Although the number of nondeterministic choices available to a delete operation depends on the current state, and there is no a priori bound on this number, the bag object does have finite nondeterminism, so Theorem 4 says that linearizability is a safety property for the bag object.

We have shown in this paper that, strictly speaking, linearizability is not a safety property if infinite nondeterminism is permitted in the definition of object types. This points out the importance of considering carefully whether theorems proved about shared-memory systems apply to arbitrary nondeterministic object type specifications, or whether one should make the (often reasonable) restriction that object types must have finite nondeterminism.

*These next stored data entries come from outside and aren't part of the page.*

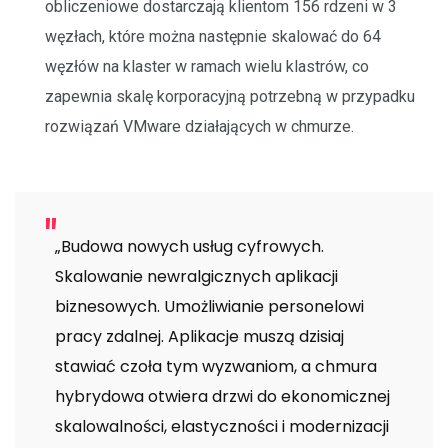
obliczeniowe dostarczają klientom 156 rdzeni w 3
węzłach, które można następnie skalować do 64
węzłów na klaster w ramach wielu klastrów, co
zapewnia skalę korporacyjną potrzebną w przypadku
rozwiązań VMware działających w chmurze.
„Budowa nowych usług cyfrowych.
Skalowanie newralgicznych aplikacji
biznesowych. Umożliwianie personelowi
pracy zdalnej. Aplikacje muszą dzisiaj
stawiać czoła tym wyzwaniom, a chmura
hybrydowa otwiera drzwi do ekonomicznej
skalowalności, elastyczności i modernizacji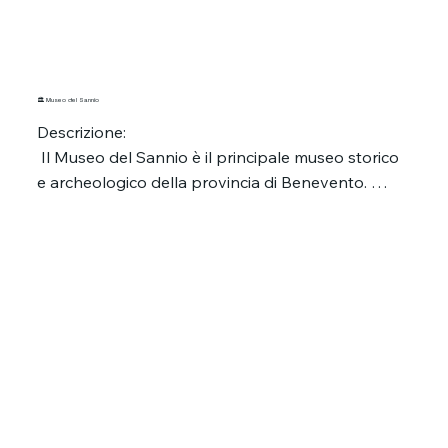
🏛️ Museo del Sannio
Descrizione:

 Il Museo del Sannio è il principale museo storico 
e archeologico della provincia di Benevento. 
Situato all’interno dell’ex monastero benedettino 
di Santa Sofia, rappresenta un viaggio 
affascinante attraverso le epoche: dalla preistoria 
al Medioevo, fino all’età contemporanea.

Storia:

 Fondato nel 1873, il museo fu creato per 
raccogliere reperti provenienti dall’intera area del 
Sannio. La sede attuale fu istituita nel 1929, 
integrando i suggestivi ambienti monastici del 
complesso di Santa Sofia, dichiarato in seguito 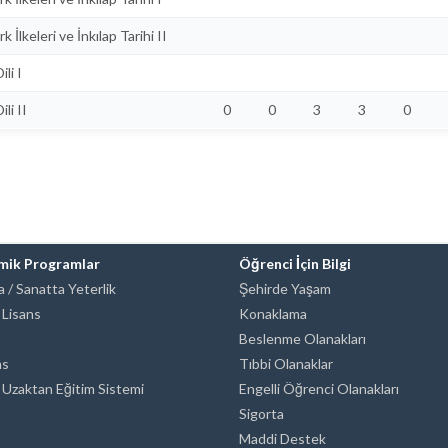
k İlkeleri ve İnkılap Tarihi II
ili I
ili II
0
0
3
3
0
mik Programlar
Öğrenci İçin Bilgi
 / Sanatta Yeterlik
Şehirde Yaşam
 Lisans
Konaklama
Beslenme Olanakları
ns
Tıbbi Olanaklar
 Uzaktan Eğitim Sistemi
Engelli Öğrenci Olanakları
Sigorta
Maddi Destek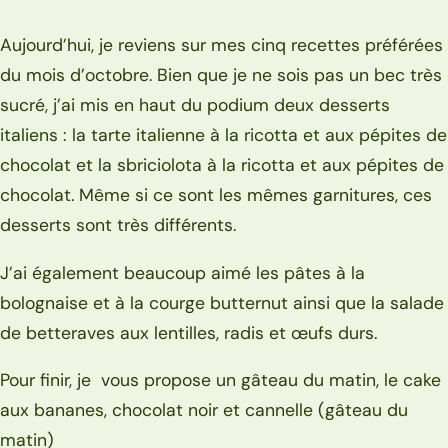
Aujourd’hui, je reviens sur mes cinq recettes préférées
du mois d’octobre. Bien que je ne sois pas un bec très
sucré, j’ai mis en haut du podium deux desserts
italiens : la tarte italienne à la ricotta et aux pépites de
chocolat et la sbriciolota à la ricotta et aux pépites de
chocolat. Même si ce sont les mêmes garnitures, ces
desserts sont très différents.
J’ai également beaucoup aimé les pâtes à la
bolognaise et à la courge butternut ainsi que la salade
de betteraves aux lentilles, radis et œufs durs.
Pour finir, je vous propose un gâteau du matin, le cake
aux bananes, chocolat noir et cannelle (gâteau du
matin)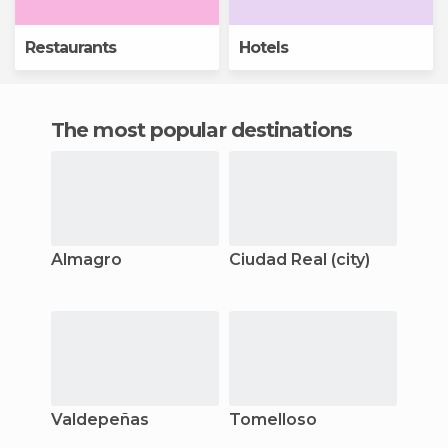
Restaurants
Hotels
The most popular destinations
Almagro
Ciudad Real (city)
Valdepeñas
Tomelloso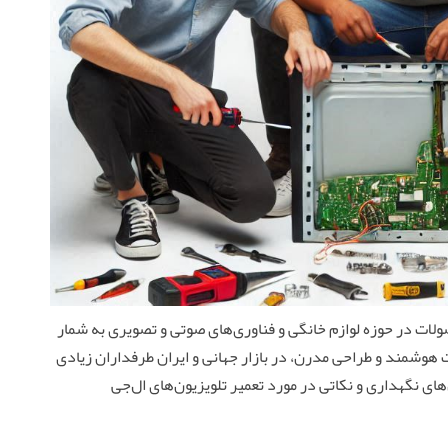
ولات در حوزه لوازم خانگی و فناوری‌های صوتی و تصویری به شمار
ات هوشمند و طراحی مدرن، در بازار جهانی و ایران طرفداران زیادی
ای نگهداری و نکاتی در مورد تعمیر تلویزیون‌های ال‌جی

In particular, this shows that if linearizability is established by proving that every finite run is linearizable, for example by using a backward simulation, then there is an additional proof obligation to show that linearizability is a safety property for the particular type, for example by showing that the type specification has finite nondeterminism and then applying Theorem 4 of this paper. One open question raised by this work would be to give a precise characterization of the object types for which linearizability is a safety property.